Most people regard retail as a fast-moving, innovative and cutting-edge industry, and in many ways they are right.

‘If you’re not in, you can’t win.’ This was for many years the catchy slogan of the Irish lottery, still remembered and used in various contexts by many of us - to which I am going to add a new application.

Most people regard retail as a fast-moving, innovative and cutting-edge industry, and in many ways they are right.

But when it comes to keeping ahead of developments that affect the very business of retailing, our record is not so great.

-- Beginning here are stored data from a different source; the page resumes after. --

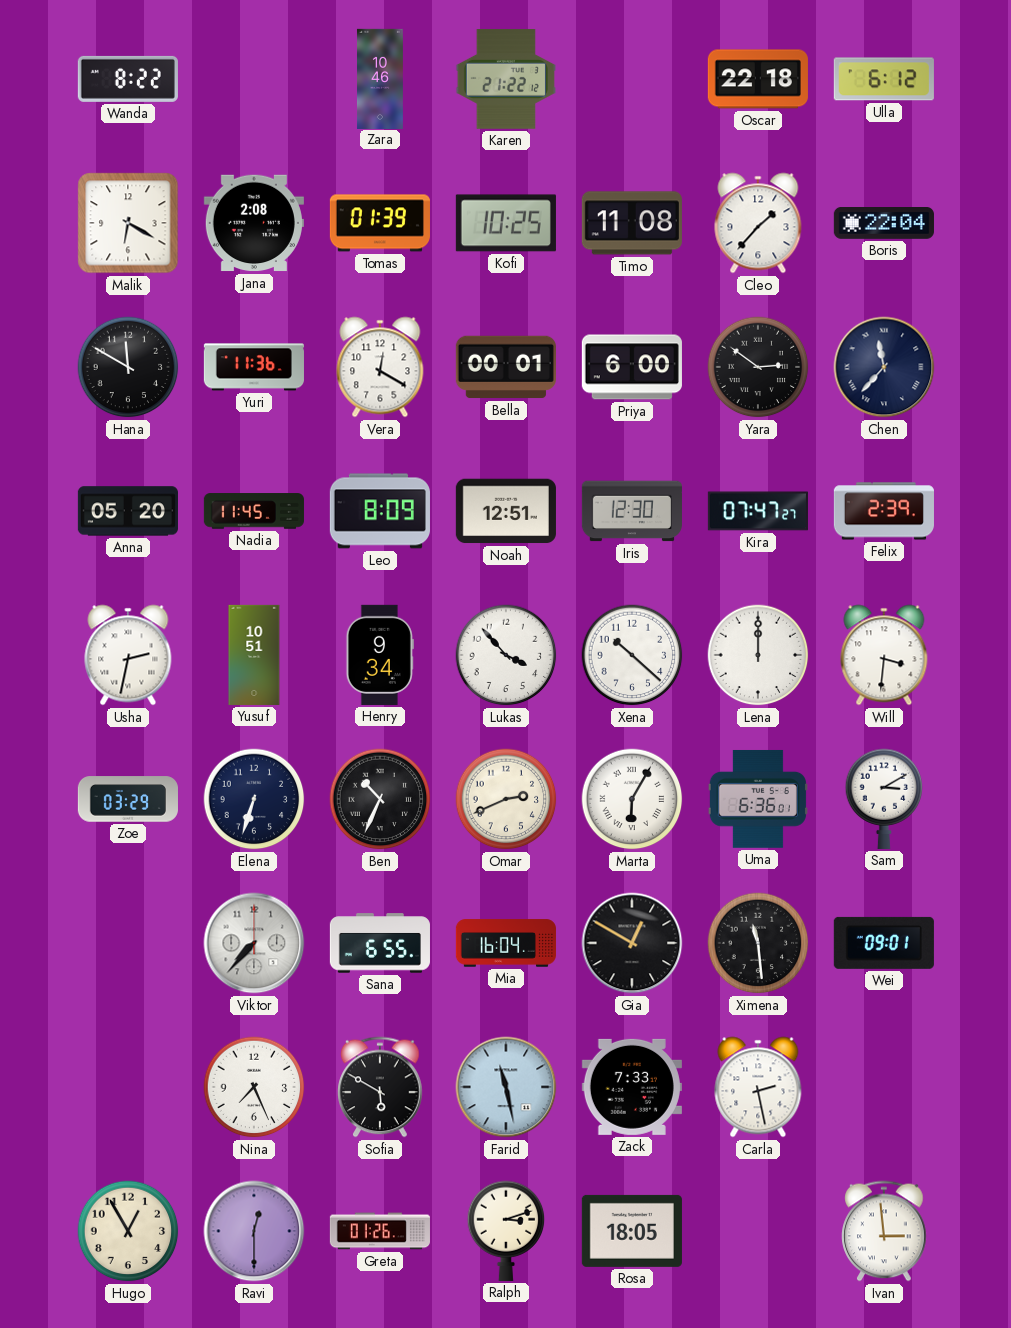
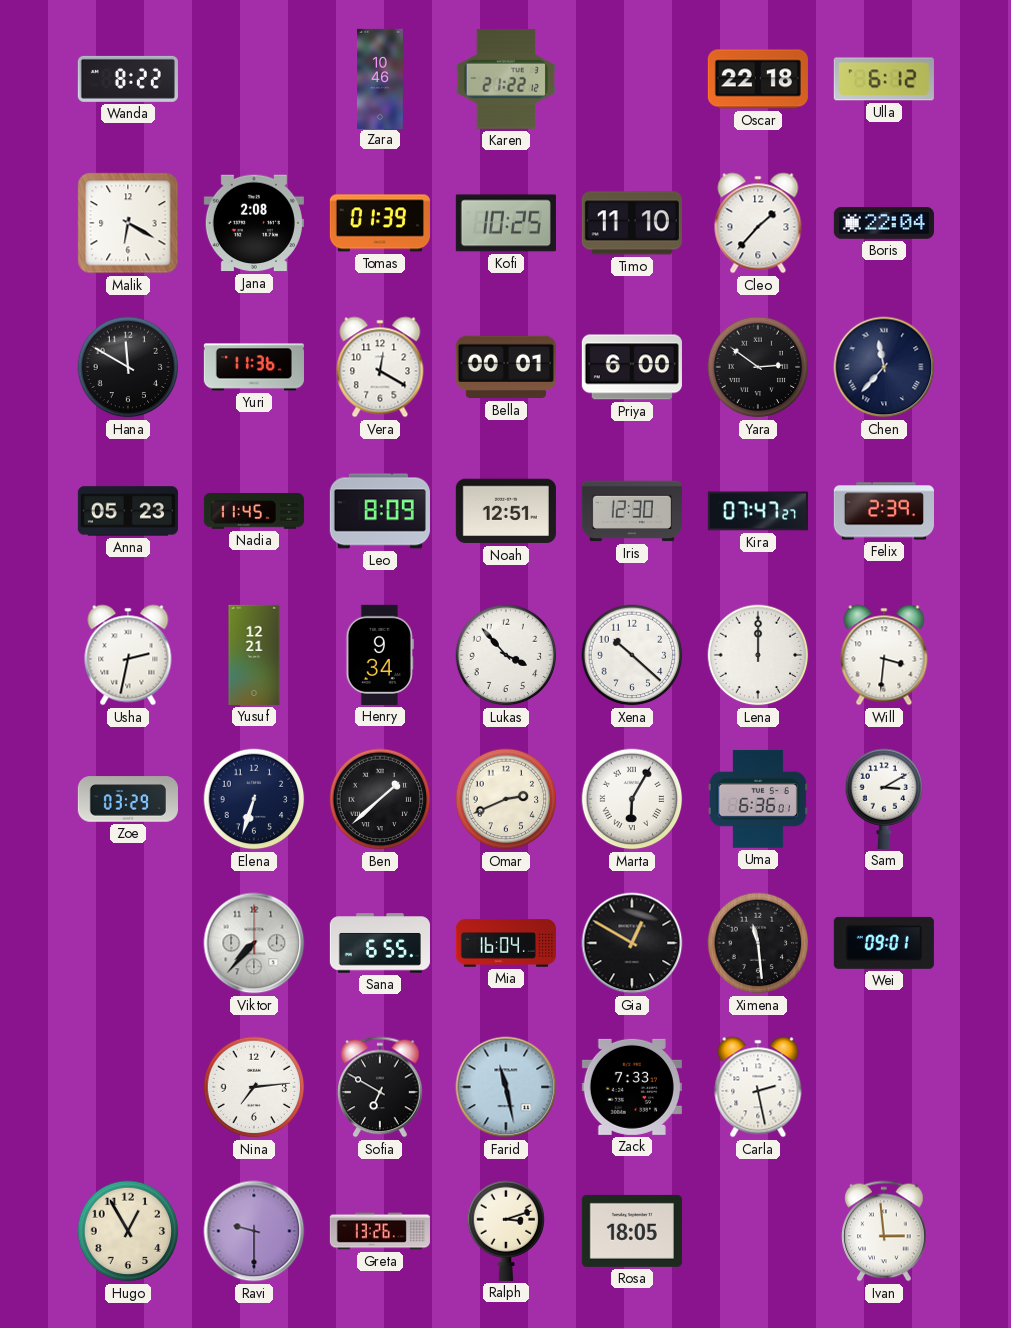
Timo: 11:08 -> 11:10
Anna: 05:20 -> 05:23
Yusuf: 10:51 -> 12:21
Ben: 10:34 -> 1:38
Nina: 7:26 -> 7:14
Sofia: 5:50 -> 6:50
Ravi: 12:30 -> 9:30
Greta: 01:26 -> 13:26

If you had a case study about competition for a new channel of trade, and it featured on the one hand a start-up business with no brand equity, limited financial resources, no customers, and a management team new to the industry, and on the other hand a large, well-funded household name with 2 million customers and a prominent high street portfolio, you would feel safe backing the established business to hold on to the majority of its share… wouldn’t you?

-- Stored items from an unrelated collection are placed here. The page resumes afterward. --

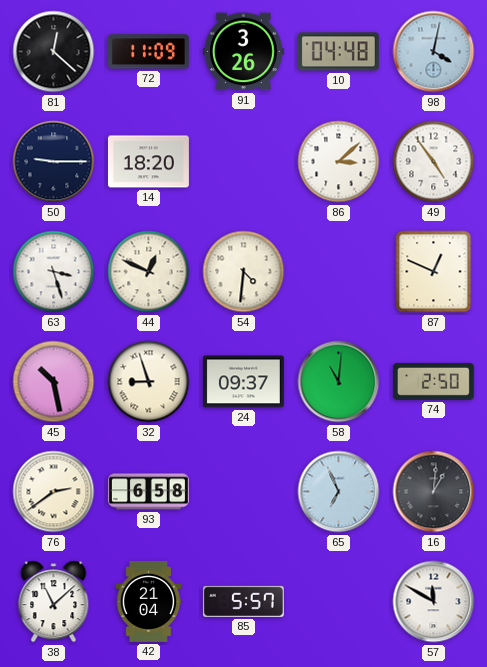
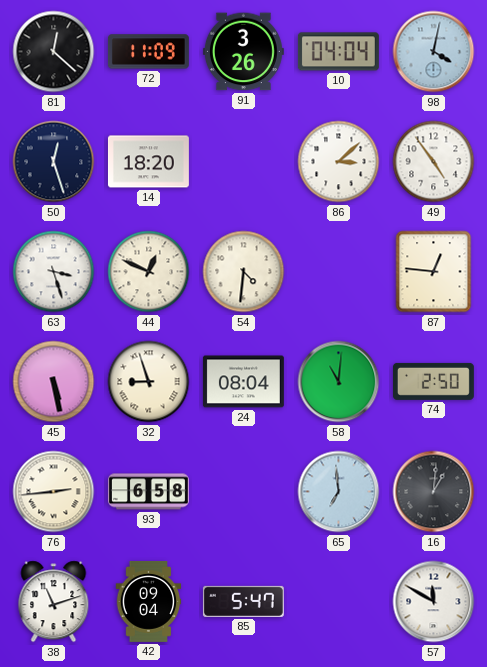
10: 04:48 -> 04:04
50: 9:15 -> 12:27
87: 12:49 -> 12:46
45: 10:28 -> 5:28
24: 09:37 -> 08:04
76: 2:39 -> 2:44
65: 6:56 -> 6:59
38: 11:08 -> 11:12
42: 21:04 -> 09:04
85: 5:57 -> 5:47
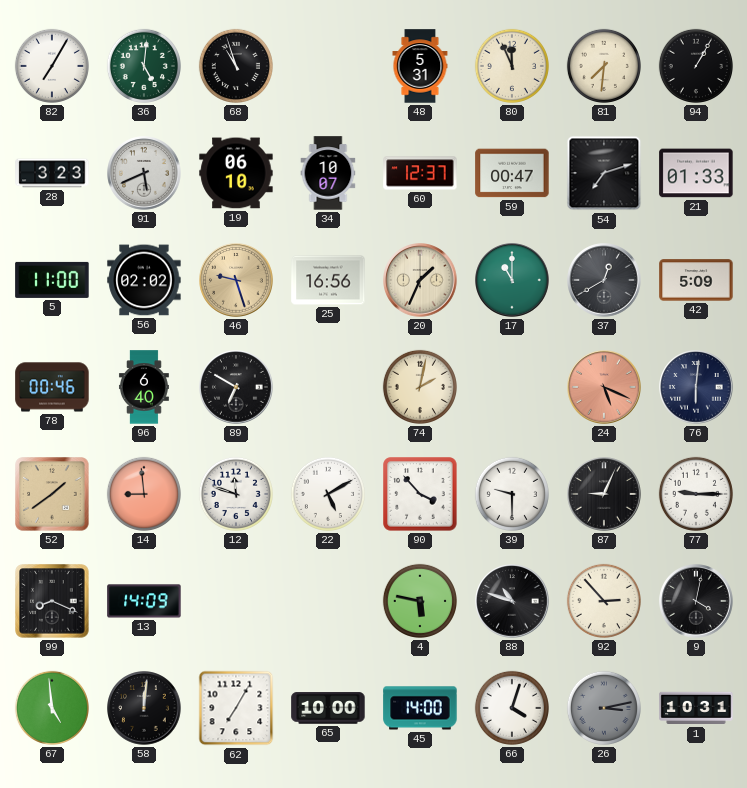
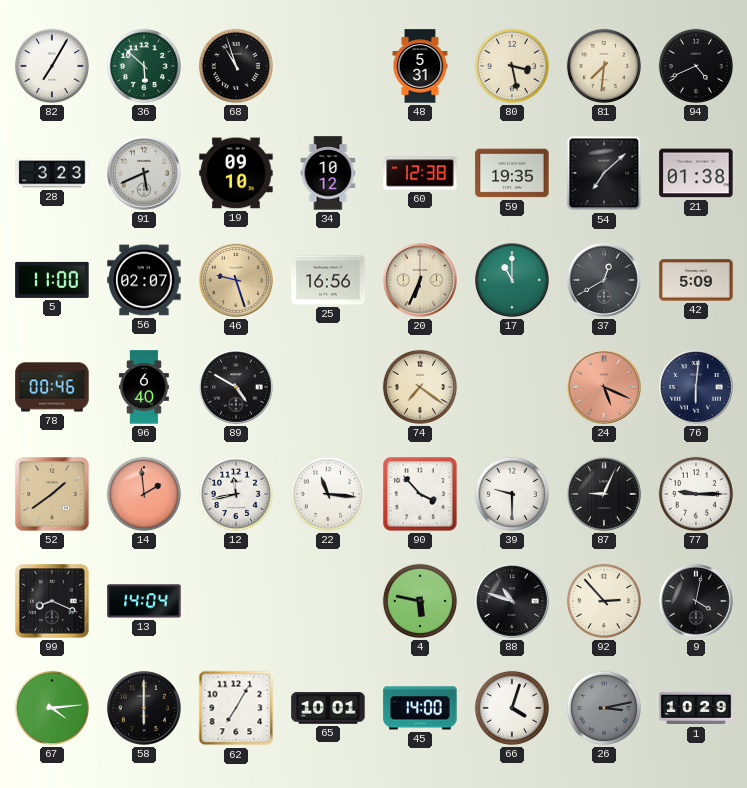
36: 5:01 -> 5:52
80: 11:56 -> 3:28
94: 1:05 -> 4:41
19: 06:10 -> 09:10
34: 10:07 -> 10:12
60: 12:37 -> 12:38
59: 00:47 -> 19:35
54: 7:12 -> 7:08
21: 01:33 -> 01:38
56: 02:02 -> 02:07
20: 1:34 -> 6:34
89: 6:50 -> 4:50
74: 2:02 -> 7:21
14: 8:59 -> 1:59
12: 11:48 -> 11:43
22: 5:10 -> 11:16
13: 14:09 -> 14:04
67: 4:59 -> 4:14
58: 12:01 -> 6:00
65: 10:00 -> 10:01
1: 10:31 -> 10:29
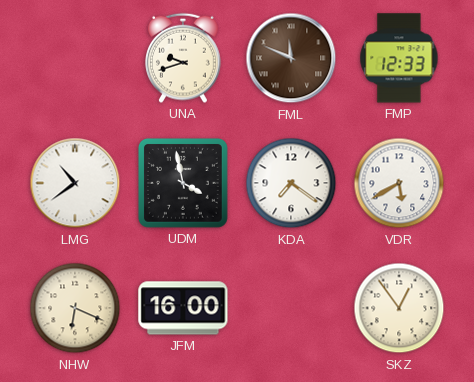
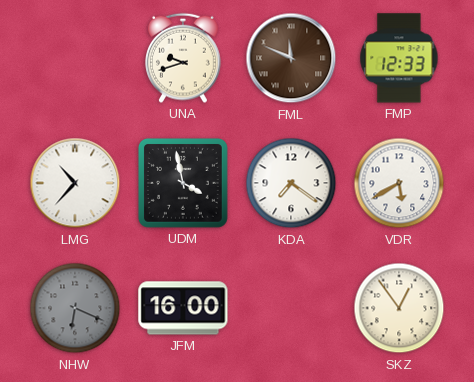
LMG: 10:39 -> 10:37
NHW dial: cream -> grey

But the experience of online trading turned out very differently. Many retailers are still scrambling to catch up and more than a few have been driven to bankruptcy.

Why is this?

One reason is that there was a lot of standing back and watching developments before making a commitment to something that (people thought) might turn out to be a fad. After the dotcom bubble burst, many retailers congratulated themselves for not wasting money on something that had “gone away”.

Today, of course, nobody in retail needs telling that they should be investing in online. However, technology development, and in particular the kind that is going to affect consumer behaviour, did not stop with online retail.

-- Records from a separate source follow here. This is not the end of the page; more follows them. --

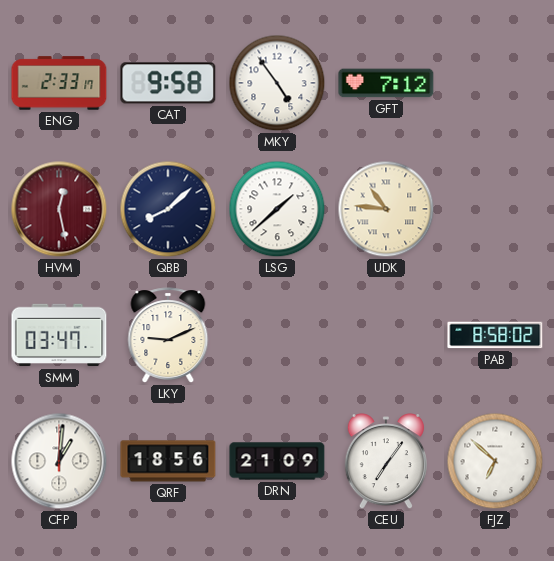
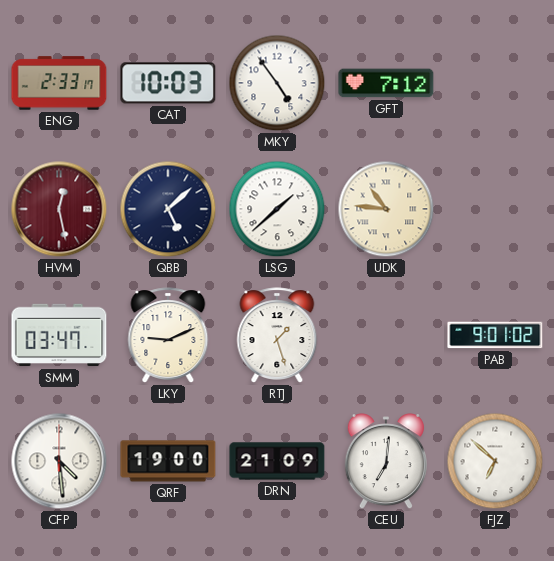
CAT: 9:58 -> 10:03
QBB: 8:08 -> 5:08
RTJ: none -> 1:27
PAB: 8:58 -> 9:01
CFP: 1:01 -> 4:29
QRF: 18:56 -> 19:00
CEU: 7:06 -> 7:01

It is continuing, and if anything there are more new ideas and potentially disruptive technology today than at any time in the past 20 years. Mobile-based coupons and loyalty, real-time price comparisons, hybrid ordering and delivery models and 3D printing are some examples.

If retailers want to win in these new arenas, they have to be in them. This means being prepared to invest time and money to get stuck into new activities that might or might not go anywhere. Such investment will almost certainly never pass a financial appraisal and might even result in reduced profits. It might also need management to be sanguine about cannibalisation of sales, something that has certainly held retailers back when moving online.

Those who are willing to take the plunge in this way will learn faster about these areas, discover the pitfalls, and get competent quicker than their competitors - as well as having the chance to keep up with the start-up specialists who are learning our industry rapidly.

So my message is that it is not enough now for retailers just to be investing in online - that’s a given.

We need to be getting into the next generation of disruptive ideas, becoming experts at them, and making sure we are clear winners when consumers adopt them.